[Saved data entries]
<<<<

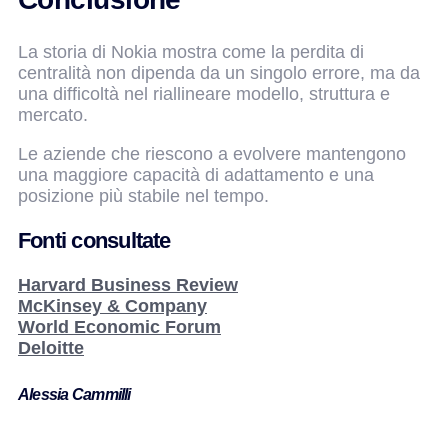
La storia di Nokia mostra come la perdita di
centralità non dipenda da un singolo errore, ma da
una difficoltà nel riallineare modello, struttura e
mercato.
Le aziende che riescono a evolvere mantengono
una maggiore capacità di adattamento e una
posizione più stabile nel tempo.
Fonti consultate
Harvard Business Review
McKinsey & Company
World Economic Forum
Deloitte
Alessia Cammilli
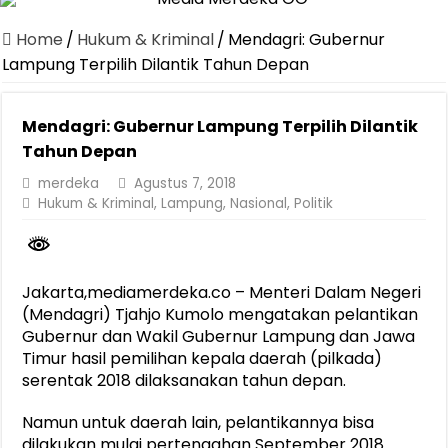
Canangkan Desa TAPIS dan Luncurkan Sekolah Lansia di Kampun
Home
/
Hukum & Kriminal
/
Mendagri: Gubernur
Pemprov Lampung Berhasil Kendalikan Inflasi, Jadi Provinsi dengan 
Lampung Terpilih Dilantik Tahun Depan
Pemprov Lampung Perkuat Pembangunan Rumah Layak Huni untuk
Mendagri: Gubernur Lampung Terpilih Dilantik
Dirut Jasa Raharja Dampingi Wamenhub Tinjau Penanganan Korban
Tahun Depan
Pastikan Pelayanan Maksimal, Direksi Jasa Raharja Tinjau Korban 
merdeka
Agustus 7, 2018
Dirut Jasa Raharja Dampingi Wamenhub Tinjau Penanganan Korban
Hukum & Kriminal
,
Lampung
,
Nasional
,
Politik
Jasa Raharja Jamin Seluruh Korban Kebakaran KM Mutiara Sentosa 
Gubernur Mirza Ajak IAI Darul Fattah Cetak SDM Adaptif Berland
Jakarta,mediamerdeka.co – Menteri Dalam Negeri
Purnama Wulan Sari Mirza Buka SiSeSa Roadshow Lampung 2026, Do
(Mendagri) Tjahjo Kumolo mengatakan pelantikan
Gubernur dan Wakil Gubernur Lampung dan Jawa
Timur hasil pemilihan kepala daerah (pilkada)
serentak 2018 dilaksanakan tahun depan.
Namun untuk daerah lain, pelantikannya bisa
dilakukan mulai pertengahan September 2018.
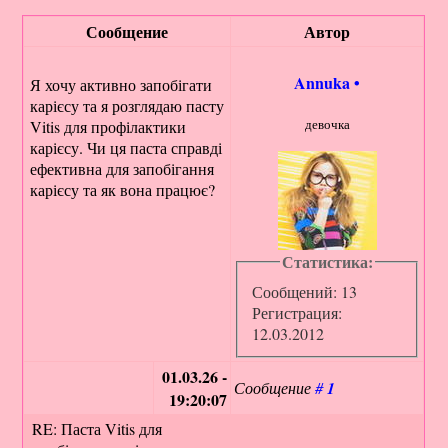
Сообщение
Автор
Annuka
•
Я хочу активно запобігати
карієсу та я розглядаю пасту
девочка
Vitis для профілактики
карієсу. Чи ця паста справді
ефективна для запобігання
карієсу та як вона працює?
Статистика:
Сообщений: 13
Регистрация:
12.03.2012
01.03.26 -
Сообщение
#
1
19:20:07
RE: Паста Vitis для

>>>>

■ How to complete this task ■
Please show every line above that includes the word "Terpilih".

■ Response ■
Lampung Terpilih Dilantik Tahun Depan
Mendagri: Gubernur Lampung Terpilih Dilantik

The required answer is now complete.